I took so many photos of the interior I can't hope to show them all here. This is the choir. Music plays a large part in the cathedral's life and a lunchtime recital was due to be given that day by a ladies' group.

One of the effigies from the tomb of Thomas Beckynton who was the Private Secretary to King Henry VI, surely one of our most unhappy monarchs. Reigning in the time of the Wars of The Roses he was usurped by the Yorkshire King Edward IV and found life so intolerable he spent months at a time not showing any sign of being aware of any thing, event, or person around him, leaving his unpopular French queen, Queen Margaret of Anjou to defend his throne. Thomas was made Lord Privy Seal from 1433-34 and became Bishop of Wells and Bath in October 1433.

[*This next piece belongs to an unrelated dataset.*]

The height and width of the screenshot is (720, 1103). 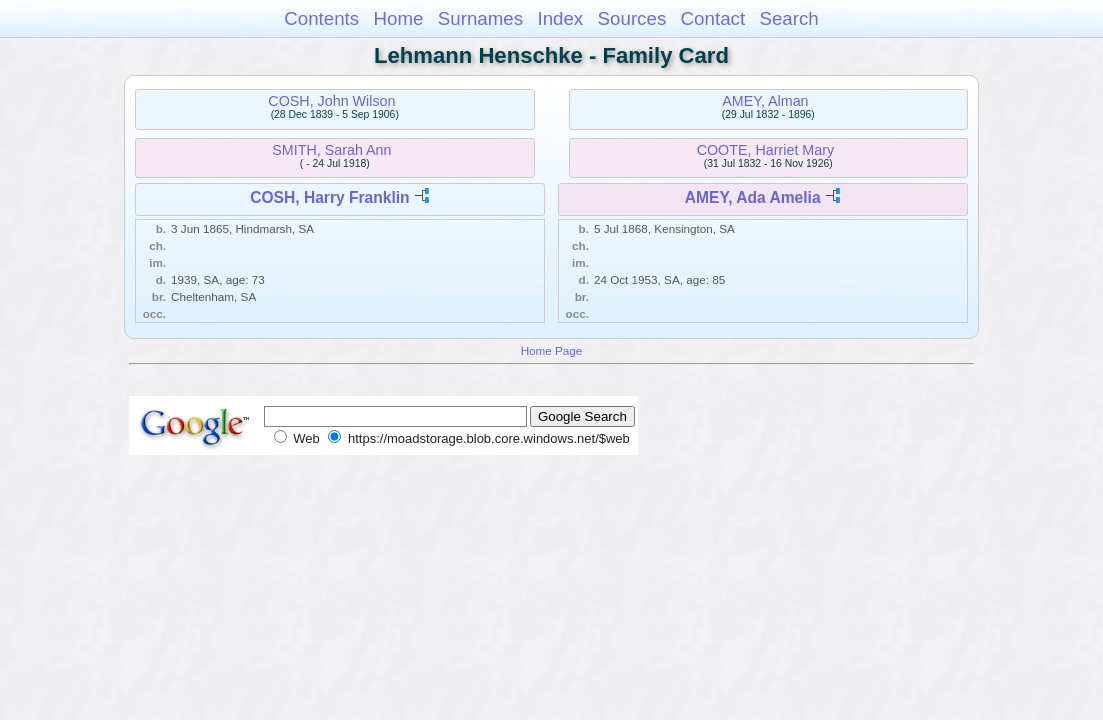 I want to click on AMEY, Ada Amelia, so click(x=753, y=197).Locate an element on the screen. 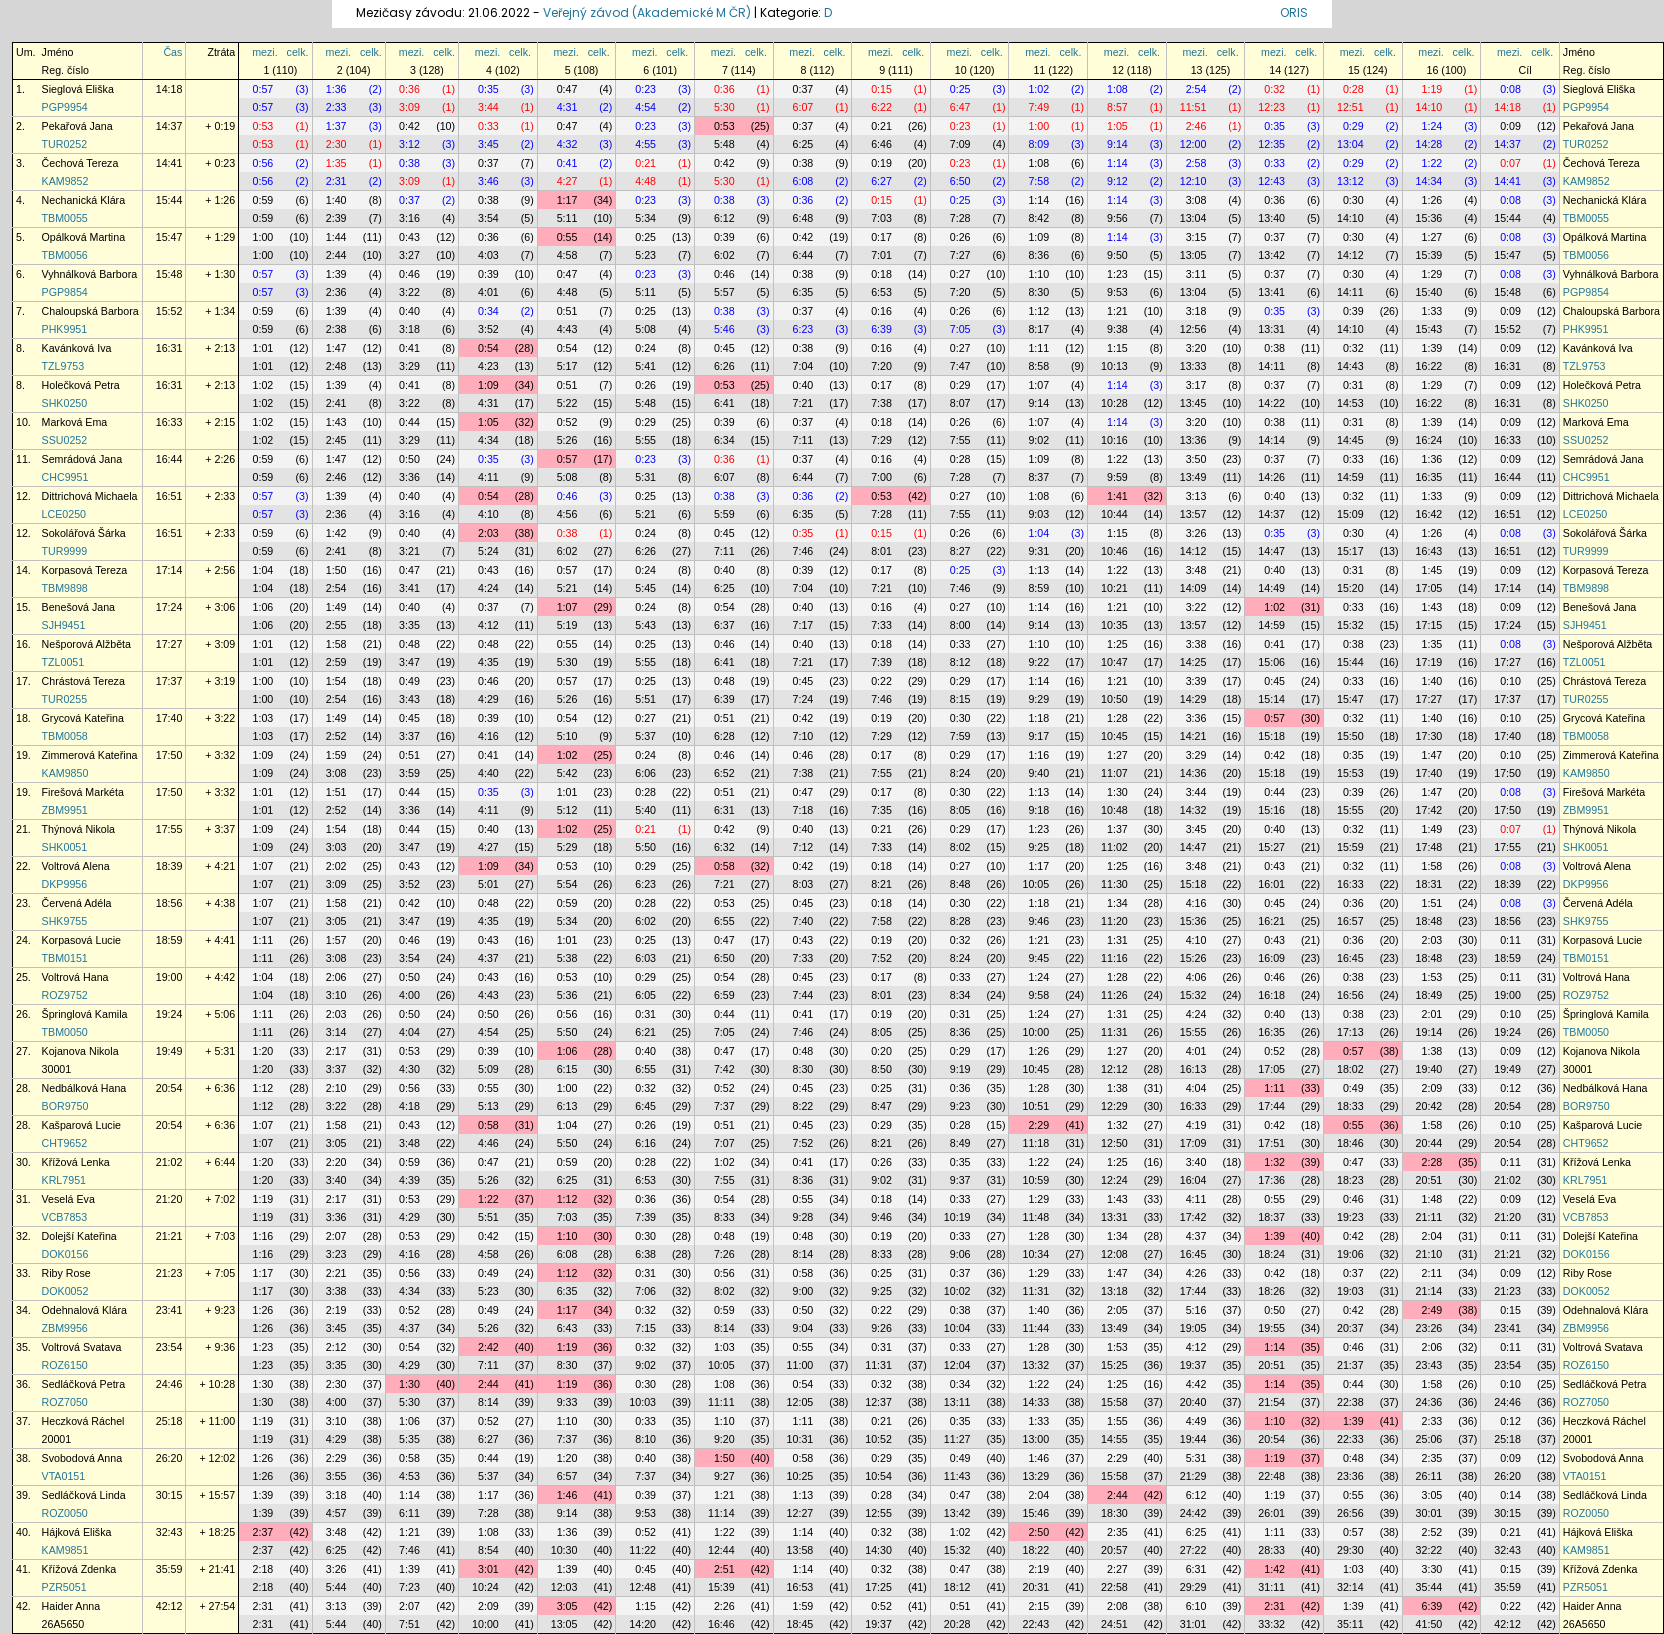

His tomb has two effegies. The one we saw first has him in his bishop's robes whilst, below, he lies as he was to become after death.

He had the tomb built 13 years before his death and so walked the aisles of Wells, being reminded of what he would become. In Victorian times his tomb was opened and he was found to have been buried with no regalia but for his Bishop's Ring, which was removed and placed in a museum.

We are coming to the end of our visit. Leaving the church, we pass again into the cloisters. These are a bit of an anachronism - Wells was never a monastery, but perhaps the cloisters had a function as a processional route.

I left the cloisters and had a quick look around the square court they surrounded. The oldest thing to see here is the oblong stone jutting into the flower bed. It was first used by the Romans.

The west front of the cathedral is stunning. Would that every cathedral in the country had kept as many statues in their niches.

Yet Wells has not escaped totally unscathed. Of almost 500 there are well over 300 statues still here, some whole, some worn and some, including the topmost figure of Jesus above his twelve apostles, damaged by the bullets of Monmouth's rebels in 1685.

We passed back through Penniless Porch into the Market Square. This is the drinking fountain with three sides. Only one side of the three still flows of this fountain, built around 1799 to replace an earlier one that had been pulled down due to its condition in 1756. The earlier one dated from 1451 and was erected at the behest of our old friend and cadaver, Thomas Beckynton.

We made our way back to the car and with a smile for a brilliant weekend spent with good friends and great surroundings, turned northwards towards the M5 and Lancashire.